[EXERCISE DIRECTIONS]:
In the records below, find the line containing "A vásári forgatag" and retype it and every line after it exactly, adding nothing.

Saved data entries
========================
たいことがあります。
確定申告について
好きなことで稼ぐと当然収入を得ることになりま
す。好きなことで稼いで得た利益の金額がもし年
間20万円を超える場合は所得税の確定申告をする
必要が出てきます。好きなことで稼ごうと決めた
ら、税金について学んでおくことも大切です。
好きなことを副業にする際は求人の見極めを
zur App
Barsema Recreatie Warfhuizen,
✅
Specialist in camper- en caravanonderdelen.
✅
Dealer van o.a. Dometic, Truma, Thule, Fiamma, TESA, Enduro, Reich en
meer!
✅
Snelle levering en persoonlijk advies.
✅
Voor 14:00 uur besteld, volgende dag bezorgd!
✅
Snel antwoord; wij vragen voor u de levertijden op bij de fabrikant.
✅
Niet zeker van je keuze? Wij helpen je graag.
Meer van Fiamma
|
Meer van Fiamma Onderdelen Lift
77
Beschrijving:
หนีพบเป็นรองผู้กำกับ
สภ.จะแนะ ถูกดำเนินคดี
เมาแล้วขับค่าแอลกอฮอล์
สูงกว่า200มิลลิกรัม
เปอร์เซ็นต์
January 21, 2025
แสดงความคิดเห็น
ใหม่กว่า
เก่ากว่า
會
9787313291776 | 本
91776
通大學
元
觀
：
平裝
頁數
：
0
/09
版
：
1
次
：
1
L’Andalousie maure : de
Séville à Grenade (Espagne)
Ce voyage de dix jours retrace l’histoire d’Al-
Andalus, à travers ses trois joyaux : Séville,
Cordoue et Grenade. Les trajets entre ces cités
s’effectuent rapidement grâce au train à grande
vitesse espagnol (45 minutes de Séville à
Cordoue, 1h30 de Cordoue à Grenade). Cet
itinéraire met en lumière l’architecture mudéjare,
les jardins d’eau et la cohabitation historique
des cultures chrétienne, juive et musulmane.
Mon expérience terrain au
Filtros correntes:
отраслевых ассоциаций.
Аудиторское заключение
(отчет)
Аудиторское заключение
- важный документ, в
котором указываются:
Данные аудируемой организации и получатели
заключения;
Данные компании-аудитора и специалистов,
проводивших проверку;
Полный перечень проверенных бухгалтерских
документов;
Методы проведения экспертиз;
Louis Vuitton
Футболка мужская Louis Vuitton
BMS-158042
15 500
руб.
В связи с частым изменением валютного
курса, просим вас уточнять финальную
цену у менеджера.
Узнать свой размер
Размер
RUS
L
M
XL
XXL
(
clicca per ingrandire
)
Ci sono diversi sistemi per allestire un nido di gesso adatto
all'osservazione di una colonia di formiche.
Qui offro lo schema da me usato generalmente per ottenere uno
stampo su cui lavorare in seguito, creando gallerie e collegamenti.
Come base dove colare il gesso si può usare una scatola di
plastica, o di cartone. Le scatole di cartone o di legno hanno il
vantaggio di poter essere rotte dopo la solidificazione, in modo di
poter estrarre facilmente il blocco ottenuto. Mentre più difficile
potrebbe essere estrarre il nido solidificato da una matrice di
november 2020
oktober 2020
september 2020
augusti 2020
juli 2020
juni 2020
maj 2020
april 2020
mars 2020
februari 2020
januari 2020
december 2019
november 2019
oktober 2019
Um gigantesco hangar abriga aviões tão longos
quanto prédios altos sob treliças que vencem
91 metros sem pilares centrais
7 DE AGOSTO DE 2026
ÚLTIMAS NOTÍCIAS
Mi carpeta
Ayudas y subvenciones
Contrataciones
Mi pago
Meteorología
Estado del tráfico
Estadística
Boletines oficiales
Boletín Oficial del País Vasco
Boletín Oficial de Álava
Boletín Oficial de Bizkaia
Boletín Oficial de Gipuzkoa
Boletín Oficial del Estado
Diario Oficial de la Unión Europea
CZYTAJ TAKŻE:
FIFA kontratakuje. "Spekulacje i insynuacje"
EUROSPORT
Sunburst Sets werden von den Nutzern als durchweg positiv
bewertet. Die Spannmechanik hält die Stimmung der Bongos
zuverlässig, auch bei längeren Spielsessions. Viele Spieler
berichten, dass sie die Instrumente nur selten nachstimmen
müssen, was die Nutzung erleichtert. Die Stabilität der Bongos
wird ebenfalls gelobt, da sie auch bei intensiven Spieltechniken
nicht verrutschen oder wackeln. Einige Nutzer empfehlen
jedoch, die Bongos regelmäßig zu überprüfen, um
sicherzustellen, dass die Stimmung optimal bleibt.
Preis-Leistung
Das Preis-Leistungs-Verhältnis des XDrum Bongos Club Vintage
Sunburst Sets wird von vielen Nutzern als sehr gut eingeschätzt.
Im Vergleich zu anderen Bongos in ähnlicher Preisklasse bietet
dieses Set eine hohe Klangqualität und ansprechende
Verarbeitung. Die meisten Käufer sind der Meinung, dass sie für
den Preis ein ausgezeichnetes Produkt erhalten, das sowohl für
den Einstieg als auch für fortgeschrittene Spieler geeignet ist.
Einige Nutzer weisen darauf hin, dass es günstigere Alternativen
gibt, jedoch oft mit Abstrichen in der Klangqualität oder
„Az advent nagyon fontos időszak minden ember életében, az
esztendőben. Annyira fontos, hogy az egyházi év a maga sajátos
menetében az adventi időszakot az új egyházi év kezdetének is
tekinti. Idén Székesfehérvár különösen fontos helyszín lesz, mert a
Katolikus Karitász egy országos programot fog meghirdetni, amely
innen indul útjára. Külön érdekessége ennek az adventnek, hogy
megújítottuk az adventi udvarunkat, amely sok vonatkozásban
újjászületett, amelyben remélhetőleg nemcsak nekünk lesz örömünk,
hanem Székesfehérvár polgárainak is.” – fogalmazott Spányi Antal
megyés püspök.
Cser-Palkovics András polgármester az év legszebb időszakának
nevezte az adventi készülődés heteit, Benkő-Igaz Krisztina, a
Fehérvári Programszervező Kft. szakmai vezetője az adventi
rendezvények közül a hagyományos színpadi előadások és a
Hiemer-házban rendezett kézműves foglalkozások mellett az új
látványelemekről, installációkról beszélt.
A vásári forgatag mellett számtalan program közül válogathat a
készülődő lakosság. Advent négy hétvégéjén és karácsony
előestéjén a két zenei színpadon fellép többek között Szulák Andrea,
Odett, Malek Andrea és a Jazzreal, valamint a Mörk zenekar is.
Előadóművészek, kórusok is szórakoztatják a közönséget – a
========================
[TASK OUTPUT]:
A vásári forgatag mellett számtalan program közül válogathat a
készülődő lakosság. Advent négy hétvégéjén és karácsony
előestéjén a két zenei színpadon fellép többek között Szulák Andrea,
Odett, Malek Andrea és a Jazzreal, valamint a Mörk zenekar is.
Előadóművészek, kórusok is szórakoztatják a közönséget – a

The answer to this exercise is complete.